Exercise instructions:
Search the material for "export" and show all lines that contain it.

Top of Extracted data

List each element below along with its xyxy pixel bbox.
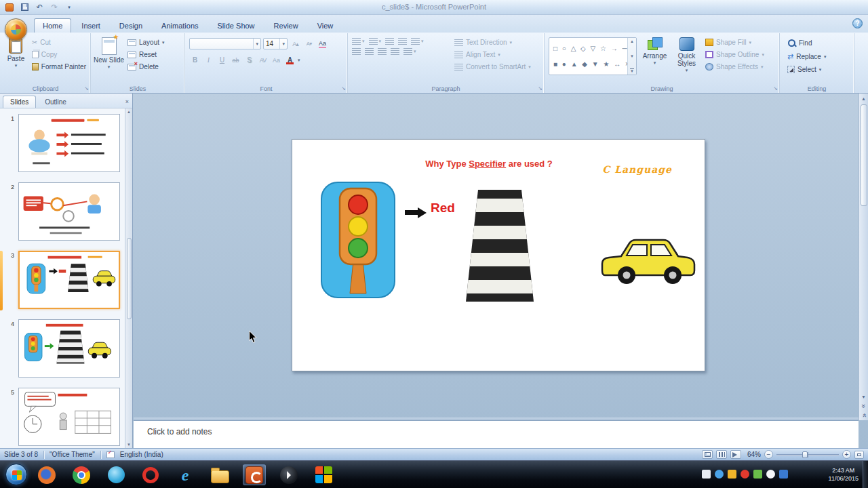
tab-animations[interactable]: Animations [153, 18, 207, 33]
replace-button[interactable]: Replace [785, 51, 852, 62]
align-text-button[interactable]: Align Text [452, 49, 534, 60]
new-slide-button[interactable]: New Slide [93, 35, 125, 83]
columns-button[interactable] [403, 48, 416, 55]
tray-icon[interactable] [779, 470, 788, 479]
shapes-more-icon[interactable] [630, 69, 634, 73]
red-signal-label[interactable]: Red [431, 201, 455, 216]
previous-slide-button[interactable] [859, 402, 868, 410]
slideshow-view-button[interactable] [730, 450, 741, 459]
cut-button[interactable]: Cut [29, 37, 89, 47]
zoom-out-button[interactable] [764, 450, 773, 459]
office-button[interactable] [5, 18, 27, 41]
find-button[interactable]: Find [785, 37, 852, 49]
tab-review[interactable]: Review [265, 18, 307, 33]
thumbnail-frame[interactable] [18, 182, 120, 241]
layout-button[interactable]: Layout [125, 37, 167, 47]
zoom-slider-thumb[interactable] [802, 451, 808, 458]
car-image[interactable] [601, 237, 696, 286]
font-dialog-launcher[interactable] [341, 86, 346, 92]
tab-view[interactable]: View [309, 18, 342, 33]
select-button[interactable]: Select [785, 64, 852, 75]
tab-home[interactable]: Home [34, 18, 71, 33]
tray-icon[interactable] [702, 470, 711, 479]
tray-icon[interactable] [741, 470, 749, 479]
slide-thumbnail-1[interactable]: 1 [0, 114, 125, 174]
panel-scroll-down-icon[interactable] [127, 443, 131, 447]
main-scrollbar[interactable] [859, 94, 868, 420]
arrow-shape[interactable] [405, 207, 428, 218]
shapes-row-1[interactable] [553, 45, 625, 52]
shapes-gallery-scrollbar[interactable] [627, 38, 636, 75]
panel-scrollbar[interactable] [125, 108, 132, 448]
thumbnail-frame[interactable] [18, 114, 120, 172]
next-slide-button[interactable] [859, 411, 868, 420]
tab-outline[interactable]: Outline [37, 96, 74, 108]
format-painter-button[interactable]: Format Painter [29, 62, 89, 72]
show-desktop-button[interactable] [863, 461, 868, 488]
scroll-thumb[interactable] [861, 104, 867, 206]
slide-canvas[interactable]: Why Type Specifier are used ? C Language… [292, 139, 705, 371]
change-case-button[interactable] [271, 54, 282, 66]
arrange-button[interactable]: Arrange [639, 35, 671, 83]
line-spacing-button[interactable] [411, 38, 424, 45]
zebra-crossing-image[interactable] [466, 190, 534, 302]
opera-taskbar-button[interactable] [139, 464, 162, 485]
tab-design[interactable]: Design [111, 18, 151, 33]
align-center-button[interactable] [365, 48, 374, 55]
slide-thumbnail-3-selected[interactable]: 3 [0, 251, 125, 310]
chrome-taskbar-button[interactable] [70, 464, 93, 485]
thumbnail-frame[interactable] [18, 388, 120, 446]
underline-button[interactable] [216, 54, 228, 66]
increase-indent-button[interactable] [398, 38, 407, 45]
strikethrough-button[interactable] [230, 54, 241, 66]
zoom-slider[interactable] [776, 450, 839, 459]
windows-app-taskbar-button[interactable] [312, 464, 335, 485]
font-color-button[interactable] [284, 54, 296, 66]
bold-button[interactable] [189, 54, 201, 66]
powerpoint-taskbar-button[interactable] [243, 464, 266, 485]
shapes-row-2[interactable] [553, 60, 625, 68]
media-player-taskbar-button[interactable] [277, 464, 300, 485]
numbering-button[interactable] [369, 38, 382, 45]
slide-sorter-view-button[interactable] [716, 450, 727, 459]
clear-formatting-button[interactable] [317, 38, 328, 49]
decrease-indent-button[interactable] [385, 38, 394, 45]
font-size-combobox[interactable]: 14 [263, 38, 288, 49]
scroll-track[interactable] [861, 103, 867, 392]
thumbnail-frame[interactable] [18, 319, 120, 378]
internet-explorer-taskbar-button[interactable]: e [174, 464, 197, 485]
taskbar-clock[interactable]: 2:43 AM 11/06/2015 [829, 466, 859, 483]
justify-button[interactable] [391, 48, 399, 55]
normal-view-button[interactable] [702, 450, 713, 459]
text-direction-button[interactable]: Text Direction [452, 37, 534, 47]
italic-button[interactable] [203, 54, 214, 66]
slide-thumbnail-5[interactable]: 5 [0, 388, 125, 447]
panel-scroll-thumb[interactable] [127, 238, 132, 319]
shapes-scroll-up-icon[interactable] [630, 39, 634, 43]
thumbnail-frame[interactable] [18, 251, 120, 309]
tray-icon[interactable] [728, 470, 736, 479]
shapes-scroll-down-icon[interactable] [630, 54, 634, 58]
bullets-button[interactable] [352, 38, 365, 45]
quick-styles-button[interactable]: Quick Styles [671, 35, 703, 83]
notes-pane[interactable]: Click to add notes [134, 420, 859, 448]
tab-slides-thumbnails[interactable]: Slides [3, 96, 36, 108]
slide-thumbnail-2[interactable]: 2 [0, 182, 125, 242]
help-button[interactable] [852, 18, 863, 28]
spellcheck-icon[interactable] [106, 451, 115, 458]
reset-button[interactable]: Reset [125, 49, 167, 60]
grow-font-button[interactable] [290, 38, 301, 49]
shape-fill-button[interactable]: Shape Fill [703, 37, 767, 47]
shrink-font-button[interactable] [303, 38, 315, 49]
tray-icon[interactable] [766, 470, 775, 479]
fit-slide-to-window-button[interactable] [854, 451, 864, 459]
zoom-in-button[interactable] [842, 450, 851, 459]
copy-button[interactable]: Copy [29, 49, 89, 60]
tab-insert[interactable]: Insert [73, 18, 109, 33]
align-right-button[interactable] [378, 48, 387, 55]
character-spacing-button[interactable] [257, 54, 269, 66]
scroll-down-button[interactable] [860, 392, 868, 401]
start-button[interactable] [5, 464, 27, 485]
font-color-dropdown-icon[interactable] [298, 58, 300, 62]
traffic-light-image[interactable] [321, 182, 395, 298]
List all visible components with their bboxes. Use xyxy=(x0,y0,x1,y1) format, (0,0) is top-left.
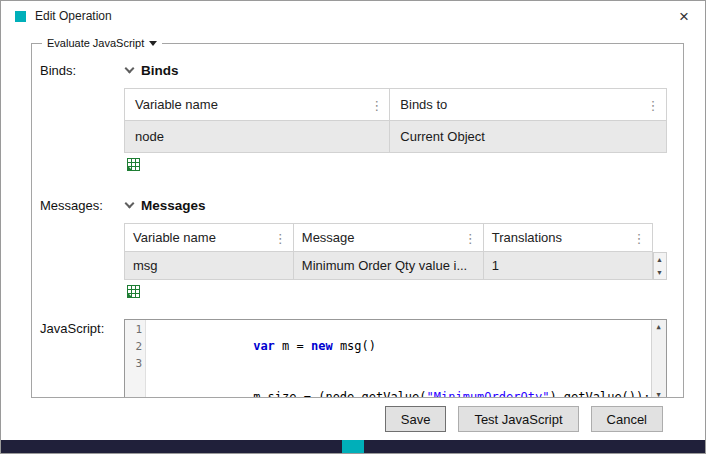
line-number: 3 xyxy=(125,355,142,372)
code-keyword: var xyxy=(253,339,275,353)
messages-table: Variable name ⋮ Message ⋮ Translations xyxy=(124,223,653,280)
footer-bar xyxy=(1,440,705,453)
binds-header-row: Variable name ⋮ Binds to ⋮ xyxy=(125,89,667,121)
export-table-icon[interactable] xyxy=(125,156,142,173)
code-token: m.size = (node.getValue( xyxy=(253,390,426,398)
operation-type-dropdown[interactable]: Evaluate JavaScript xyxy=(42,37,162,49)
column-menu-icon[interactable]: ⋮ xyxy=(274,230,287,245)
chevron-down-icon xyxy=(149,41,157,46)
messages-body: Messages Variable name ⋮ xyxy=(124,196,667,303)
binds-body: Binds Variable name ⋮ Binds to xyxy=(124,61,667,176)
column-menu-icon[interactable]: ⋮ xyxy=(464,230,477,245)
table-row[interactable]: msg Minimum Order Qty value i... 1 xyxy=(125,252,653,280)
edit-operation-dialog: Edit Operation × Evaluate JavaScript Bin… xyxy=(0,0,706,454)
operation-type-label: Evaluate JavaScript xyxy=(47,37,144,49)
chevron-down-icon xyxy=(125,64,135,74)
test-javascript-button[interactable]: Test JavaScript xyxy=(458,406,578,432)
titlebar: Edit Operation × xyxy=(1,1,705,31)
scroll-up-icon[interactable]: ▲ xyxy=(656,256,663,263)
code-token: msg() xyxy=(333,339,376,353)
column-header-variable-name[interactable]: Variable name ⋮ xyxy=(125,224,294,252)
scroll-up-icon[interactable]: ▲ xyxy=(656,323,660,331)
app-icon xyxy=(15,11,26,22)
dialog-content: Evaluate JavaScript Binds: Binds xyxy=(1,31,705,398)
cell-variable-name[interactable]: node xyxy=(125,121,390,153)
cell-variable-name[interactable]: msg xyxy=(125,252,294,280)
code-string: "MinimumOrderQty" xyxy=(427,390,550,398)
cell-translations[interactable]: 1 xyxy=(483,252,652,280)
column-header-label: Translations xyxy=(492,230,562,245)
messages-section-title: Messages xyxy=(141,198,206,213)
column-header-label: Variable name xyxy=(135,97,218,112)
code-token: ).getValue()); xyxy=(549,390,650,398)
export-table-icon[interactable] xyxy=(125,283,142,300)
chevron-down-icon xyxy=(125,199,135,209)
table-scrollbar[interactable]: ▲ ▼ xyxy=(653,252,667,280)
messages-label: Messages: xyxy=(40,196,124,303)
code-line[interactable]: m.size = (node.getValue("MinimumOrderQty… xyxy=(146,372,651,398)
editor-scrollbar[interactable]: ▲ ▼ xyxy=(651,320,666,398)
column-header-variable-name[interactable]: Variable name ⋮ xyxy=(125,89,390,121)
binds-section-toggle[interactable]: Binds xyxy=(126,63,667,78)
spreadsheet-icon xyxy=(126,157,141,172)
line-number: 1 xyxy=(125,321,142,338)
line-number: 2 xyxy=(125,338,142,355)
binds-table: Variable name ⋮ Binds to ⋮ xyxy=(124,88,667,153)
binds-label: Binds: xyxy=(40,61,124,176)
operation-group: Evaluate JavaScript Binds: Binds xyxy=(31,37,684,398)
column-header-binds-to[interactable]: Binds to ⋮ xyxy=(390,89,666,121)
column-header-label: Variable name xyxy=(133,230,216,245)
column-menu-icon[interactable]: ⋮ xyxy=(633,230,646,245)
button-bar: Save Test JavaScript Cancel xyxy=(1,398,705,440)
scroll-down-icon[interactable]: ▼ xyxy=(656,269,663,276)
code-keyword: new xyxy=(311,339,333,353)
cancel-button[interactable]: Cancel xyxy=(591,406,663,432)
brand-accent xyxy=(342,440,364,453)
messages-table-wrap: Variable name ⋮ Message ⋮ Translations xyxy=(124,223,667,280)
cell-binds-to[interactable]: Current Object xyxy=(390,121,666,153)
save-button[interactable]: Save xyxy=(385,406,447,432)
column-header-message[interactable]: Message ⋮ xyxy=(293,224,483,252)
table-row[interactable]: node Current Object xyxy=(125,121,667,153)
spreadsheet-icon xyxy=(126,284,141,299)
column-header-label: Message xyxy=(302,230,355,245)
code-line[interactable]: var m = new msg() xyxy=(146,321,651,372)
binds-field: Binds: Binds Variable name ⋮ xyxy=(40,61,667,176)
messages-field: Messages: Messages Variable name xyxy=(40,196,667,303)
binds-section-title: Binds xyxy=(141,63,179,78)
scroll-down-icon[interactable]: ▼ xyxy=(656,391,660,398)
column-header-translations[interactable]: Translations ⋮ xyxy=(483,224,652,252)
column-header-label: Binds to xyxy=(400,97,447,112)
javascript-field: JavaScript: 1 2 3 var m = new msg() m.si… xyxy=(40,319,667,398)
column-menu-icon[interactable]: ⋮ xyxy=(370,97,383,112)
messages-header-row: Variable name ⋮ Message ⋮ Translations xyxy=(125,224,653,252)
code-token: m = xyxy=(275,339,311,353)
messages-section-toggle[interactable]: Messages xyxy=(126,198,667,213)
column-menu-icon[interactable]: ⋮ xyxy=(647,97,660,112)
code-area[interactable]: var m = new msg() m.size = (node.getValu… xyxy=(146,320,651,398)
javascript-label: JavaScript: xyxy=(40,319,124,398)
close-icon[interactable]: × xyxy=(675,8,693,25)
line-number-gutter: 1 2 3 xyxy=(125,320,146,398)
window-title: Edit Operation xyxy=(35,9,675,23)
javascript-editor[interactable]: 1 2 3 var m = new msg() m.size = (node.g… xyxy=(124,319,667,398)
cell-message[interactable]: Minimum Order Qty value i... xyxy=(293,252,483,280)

Bottom of Extracted data

Written answer:
export-table-icon[interactable] xyxy=(125,156,142,173)
export-table-icon[interactable] xyxy=(125,283,142,300)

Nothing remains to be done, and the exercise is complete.